Jet Pilot is a 1957 American Cold War romance film directed by Josef von Sternberg and starring John Wayne and Janet Leigh. It was written and produced by Jules Furthman, and presented by Howard Hughes. Filming lasted more than eighteen months, beginning in 1949. The last day of shooting was in May 1953, but the Technicolor film was kept out of release by Hughes due to his tinkering until October 1957, by which time Hughes had sold RKO. Universal-International ended up distributing Jet Pilot.

The film went through several directorial changes, after Sternberg's work between October 1949 and February 1950. After that, Philip Cochran (supervisor of aerial sequences), Furthman, Edward Killy (unit production manager), Byron Haskin (for the model work), and Don Siegel also directed scenes (Siegel's weren't used), as did Howard Hughes himself. All were uncredited as directors or second unit directors.

Although Jet Pilot was publicized as showcasing the U.S. Air Force's latest jets, by the time it was finally shown, most of the aircraft in the film were obsolescent or obsolete, supplanted by more modern aircraft. In one aerial scene, the two lead characters fly a Lockheed F-94 Starfire to test a radar approach to intercept a propeller driven Convair B-36 bomber.

Jet Pilot was reportedly Howard Hughes's favorite film, one he watched repeatedly in his later years.

Plot
A Soviet defector lands a jet fighter aircraft on an American airstrip. The base commander, Air Force Colonel Jim Shannon (John Wayne), is surprised to find that the pilot is an attractive woman, Lieutenant Anna Marladovna (Janet Leigh).
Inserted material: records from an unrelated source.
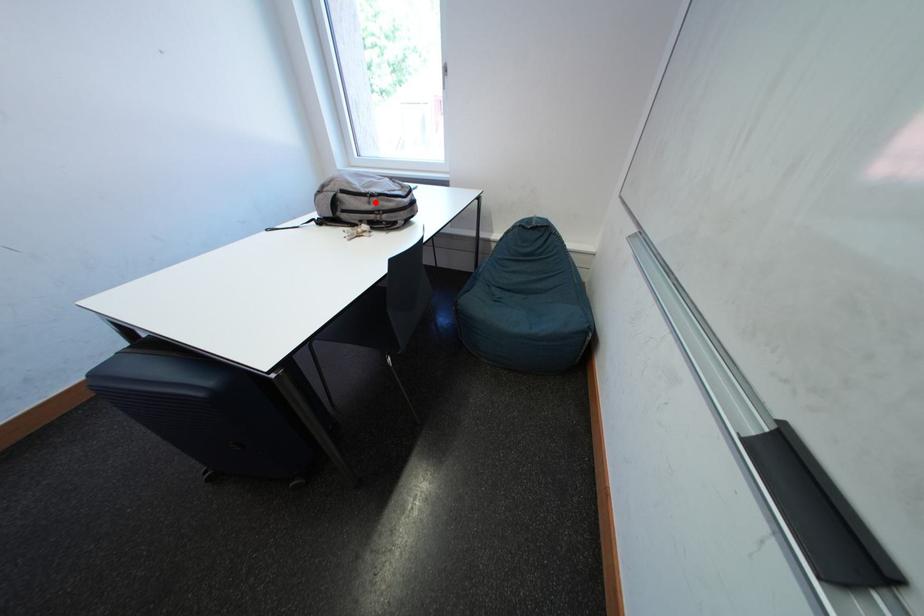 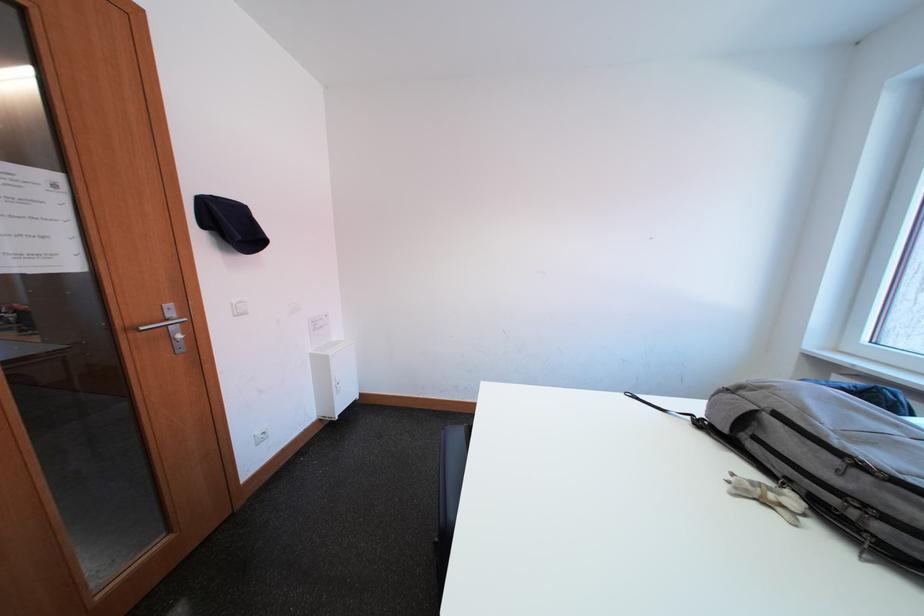 Question: I am providing you with two images of the same scene from different viewpoints. Image1 has a red point marked. In image2, the corresponding 3D location appears at what relative position? Reply with the corresponding letter.

Choices:
 (A) Closer
 (B) Farther

Answer: (B) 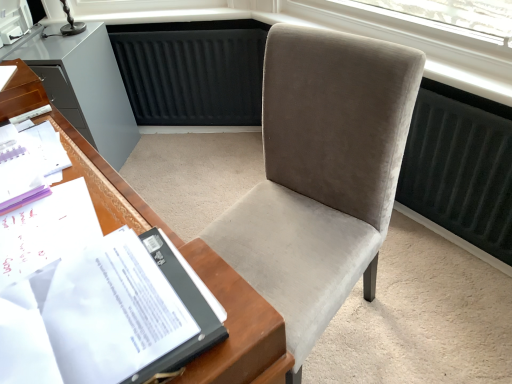 Question: Is velvet gray chair at center taller than white paper at left?

Choices:
 (A) no
 (B) yes

Answer: (B)

Question: Considering the relative sizes of velvet gray chair at center and white paper at left in the image provided, is velvet gray chair at center shorter than white paper at left?

Choices:
 (A) yes
 (B) no

Answer: (B)

Question: Can you confirm if velvet gray chair at center is bigger than white paper at left?

Choices:
 (A) yes
 (B) no

Answer: (A)

Question: From the image's perspective, is velvet gray chair at center beneath white paper at left?

Choices:
 (A) no
 (B) yes

Answer: (A)

Question: Is velvet gray chair at center turned away from white paper at left?

Choices:
 (A) yes
 (B) no

Answer: (B)

Question: Does point (286, 51) appear closer or farther from the camera than point (113, 299)?

Choices:
 (A) farther
 (B) closer

Answer: (A)

Question: Would you say velvet gray chair at center is to the left or to the right of white paper at left in the picture?

Choices:
 (A) left
 (B) right

Answer: (B)

Question: Considering their positions, is velvet gray chair at center located in front of or behind white paper at left?

Choices:
 (A) behind
 (B) front

Answer: (A)

Question: From a real-world perspective, is velvet gray chair at center physically located above or below white paper at left?

Choices:
 (A) above
 (B) below

Answer: (B)

Question: From a real-world perspective, relative to matte gray cabinet at left, is white paper at left vertically above or below?

Choices:
 (A) above
 (B) below

Answer: (A)

Question: From the image's perspective, is white paper at left located above or below matte gray cabinet at left?

Choices:
 (A) below
 (B) above

Answer: (A)

Question: Is white paper at left to the left or to the right of matte gray cabinet at left in the image?

Choices:
 (A) left
 (B) right

Answer: (B)

Question: Considering their positions, is white paper at left located in front of or behind matte gray cabinet at left?

Choices:
 (A) front
 (B) behind

Answer: (A)

Question: From a real-world perspective, is velvet gray chair at center positioned above or below white paper at left?

Choices:
 (A) below
 (B) above

Answer: (A)

Question: Is velvet gray chair at center wider or thinner than white paper at left?

Choices:
 (A) thin
 (B) wide

Answer: (B) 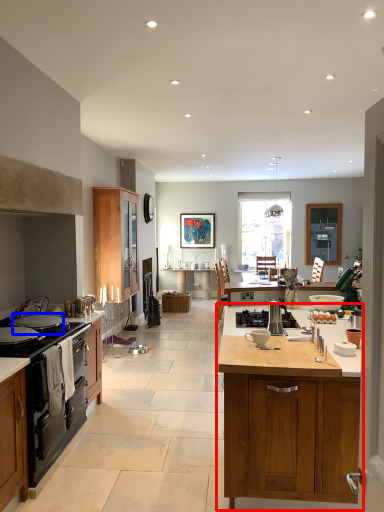 Question: Among these objects, which one is farthest to the camera, cabinetry (highlighted by a red box) or appliance (highlighted by a blue box)?

Choices:
 (A) cabinetry
 (B) appliance

Answer: (B) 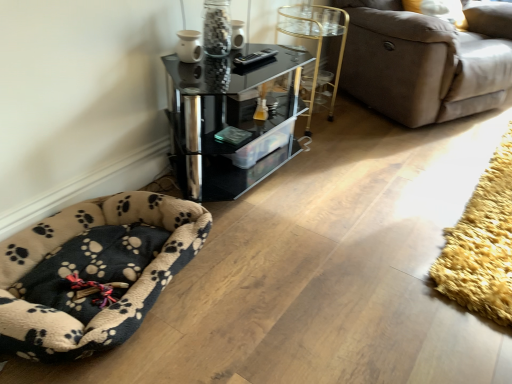 You are a GUI agent. You are given a task and a screenshot of the screen. Output one action in this format:
    pyautogui.click(x=<x>, y=<y>)
    Task: Click on the vacant space in between yellow shaggy rug at lower right and beige fleece dog bed at lower left
    The height and width of the screenshot is (384, 512).
    Given the screenshot: What is the action you would take?
    pyautogui.click(x=359, y=216) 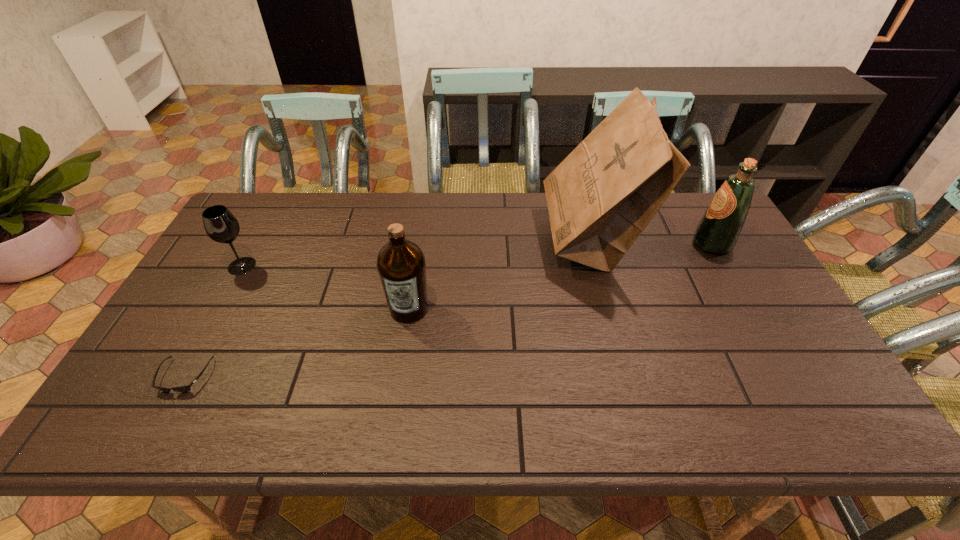 Find the location of a particular element. This screenshot has height=540, width=960. unoccupied position between the third object from left to right and the shortest object is located at coordinates (297, 342).

At what (x,y) coordinates should I click in order to perform the action: click on empty location between the second nearest object and the sunglasses. Please return your answer as a coordinate pair (x, y). Looking at the image, I should click on (297, 342).

The image size is (960, 540). I want to click on free spot between the sunglasses and the farther olive oil, so click(448, 310).

Find the location of a particular element. vacant space that's between the wineglass and the right olive oil is located at coordinates (477, 255).

The height and width of the screenshot is (540, 960). What are the coordinates of `vacant space in between the right olive oil and the wineglass` in the screenshot? It's located at (477, 255).

What are the coordinates of `free space between the second shortest object and the farther olive oil` in the screenshot? It's located at (477, 255).

I want to click on free space between the nearest object and the fourth tallest object, so click(213, 321).

Identify the location of free point between the nearest object and the farther olive oil. (448, 310).

Identify which object is the second closest to the rightmost object. Please provide its 2D coordinates. Your answer should be formatted as a tuple, i.e. [(x, y)], where the tuple contains the x and y coordinates of a point satisfying the conditions above.

[(401, 264)]

Select which object appears as the fourth closest to the tallest object. Please provide its 2D coordinates. Your answer should be formatted as a tuple, i.e. [(x, y)], where the tuple contains the x and y coordinates of a point satisfying the conditions above.

[(182, 388)] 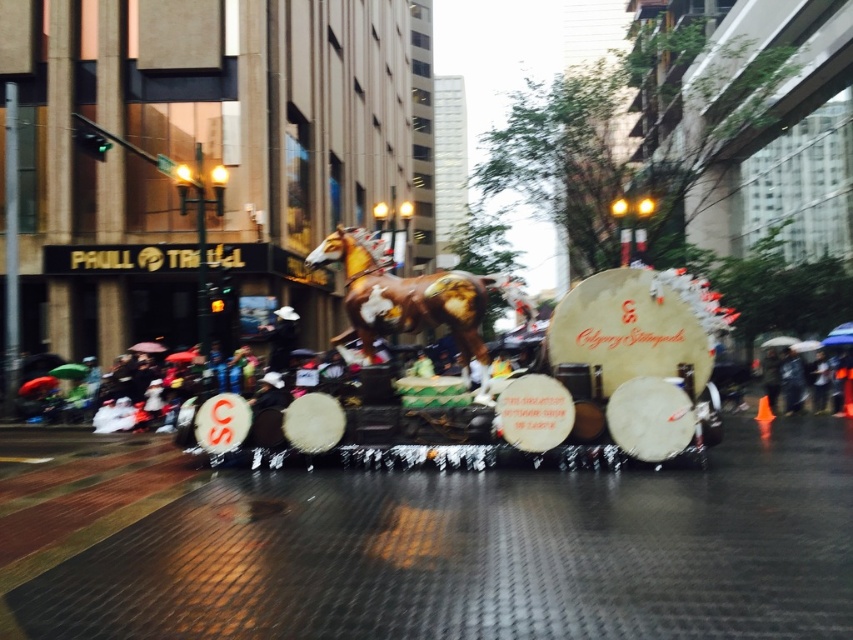 You are a photographer trying to capture the parade float with the horse statue. You notice a raincoat fabric person at lower right and a green fabric umbrella at center. Which object is positioned lower in the image?

The raincoat fabric person at lower right is positioned below the green fabric umbrella at center, so the raincoat fabric person at lower right is lower in the image.

You are a participant in the parade holding a black fabric umbrella at lower right. You notice another participant holding a raincoat fabric umbrella at lower right. Which umbrella is more likely to withstand heavy rain?

The raincoat fabric umbrella at lower right is thinner than the black fabric umbrella at lower right, so the black fabric umbrella at lower right is more likely to withstand heavy rain. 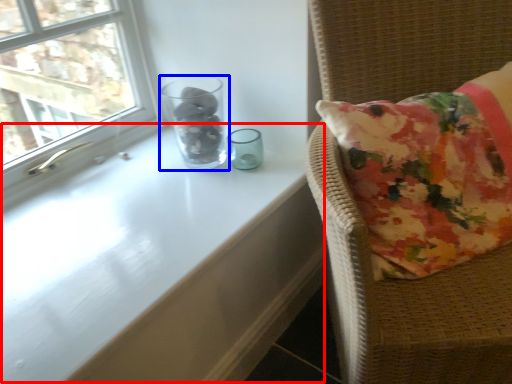 Question: Which point is further to the camera, table (highlighted by a red box) or glass vase (highlighted by a blue box)?

Choices:
 (A) table
 (B) glass vase

Answer: (B) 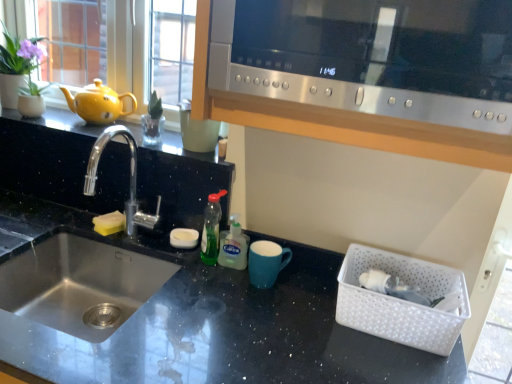 I want to click on free spot to the left of green translucent soap dispenser at center, which appears as the 2th bottle when viewed from the left, so click(181, 259). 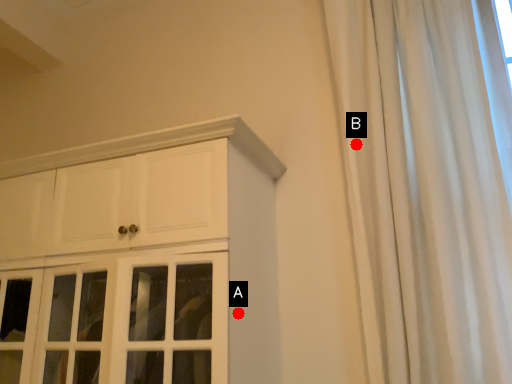 Question: Two points are circled on the image, labeled by A and B beside each circle. Which point appears closest to the camera in this image?

Choices:
 (A) A is closer
 (B) B is closer

Answer: (A) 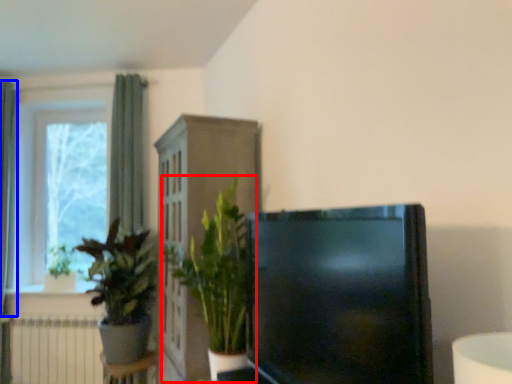 Question: Which point is further to the camera, houseplant (highlighted by a red box) or curtain (highlighted by a blue box)?

Choices:
 (A) houseplant
 (B) curtain

Answer: (B)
When she asks for asylum, but refuses to disclose any military information, Shannon is assigned to seduce her. They fall in love. Worried about the possibility of Anna's deportation, Jim marries her without permission.

When they return from their unauthorized honeymoon, Major General Black (Jay C. Flippen) takes Jim aside and informs him that his new wife is a spy, sent to relay information back to the USSR. The Americans decide to play along, and escalate the situation.

Shannon goes home to tell Anna that she is to be imprisoned for years, then deported when she is finally released. To save her, they hatch an escape plan, steal an aircraft, and fly to Soviet airspace. Their arrival is not shown, but Anna is criticized for allowing Shannon to crash the more advanced American aircraft when Russian fighters closed in, rather than fighting back. She says that she considered shooting him, then decided that he would be more valuable for his knowledge than the plane would have been.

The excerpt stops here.